First, some background. Husted, 45, went along with national GOP efforts to try and eliminate early voting in the state. It would protect the integrity of the ballot, he insisted. When he and the GOP-controlled state legislature decided to limit early voting on the last weekend of the election to military voters and Americans outside the country and Husted agreed, Democrats promptly sued, and won. Husted fought back, saying that early voting burdened his county election boards right before the election, and that his decision had nothing to do with an attempt to make it harder for minorities to vote. (Republicans argued in public that Democrats gamed the early voting hours because they bused black voters to polls after church on the Sunday before the election, something that Republicans couldn't do because their voters tend to be more spread out and not clustered in cities.)

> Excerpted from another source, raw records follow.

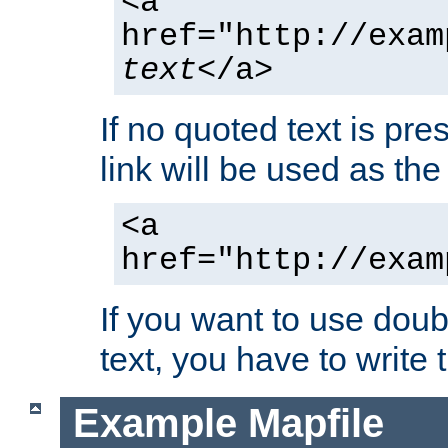
<a
href="http://exam
text
</a>
If no quoted text is pre
link will be used as the 
<a
href="http://exam
If you want to use doub
text, you have to write
Example Mapfile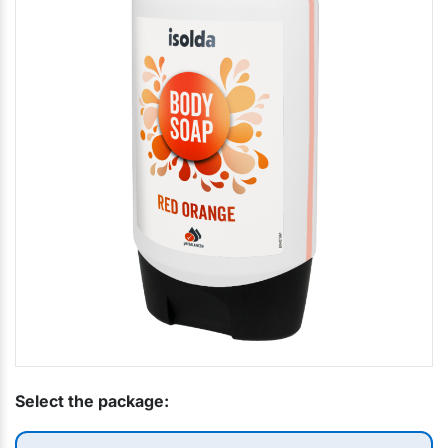
Select the package: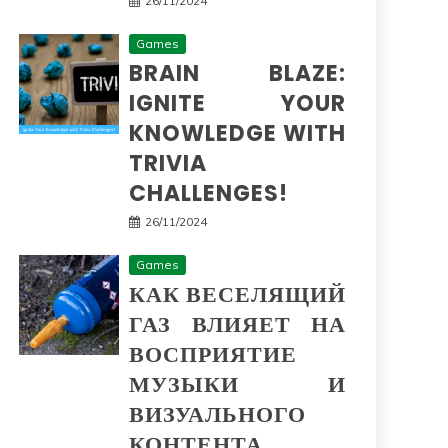
26/11/2024
Games
BRAIN BLAZE:
IGNITE YOUR
KNOWLEDGE WITH
TRIVIA
CHALLENGES!
26/11/2024
Games
КАК ВЕСЕЛЯЩИЙ
ГАЗ ВЛИЯЕТ НА
ВОСПРИЯТИЕ
МУЗЫКИ И
ВИЗУАЛЬНОГО
КОНТЕНТА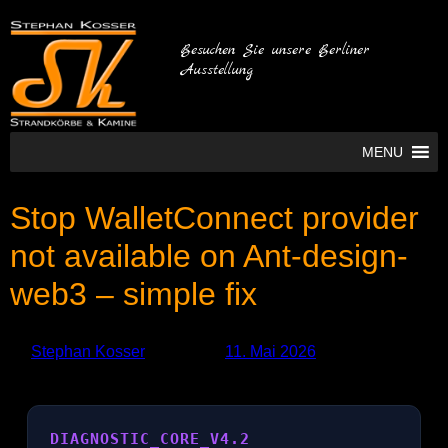
Besuchen Sie unsere Berliner
Ausstellung
MENU
Stop WalletConnect provider
not available on Ant-design-
web3 – simple fix
by
Stephan Kosser
Published
11. Mai 2026
DIAGNOSTIC_CORE_V4.2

Provisional ballots allow folks who show up at the wrong polling site or who don't have proper identification to exercise their right to participate in elections, subject to post-facto verification. Husted has done his darndest to shift the burden of proof onto the voter, increasing the number of conditions that would get a ballot disqualified. A week ago, Husted told local election officials that ballots marked with improper identification had to be rejected and destroyed. That seemed to violate a consent degree (the result of another lawsuit brought against him) that established that improper identification on a ballot did not automatically mean it had to be discarded. Husted insists his directive is legal because it allows voters with the wrong type of ID to produce the right type of ID on the spot. That is, if a poll worker tells someone they've produced improper identification, then the person can (in theory) dig through their wallet or purse or go back home and get the right one. Weak. That's weak. Nothing in the current law prevents that from happening anyway. Husted says that poll workers who have to verify identification post-election will be unduly burdened.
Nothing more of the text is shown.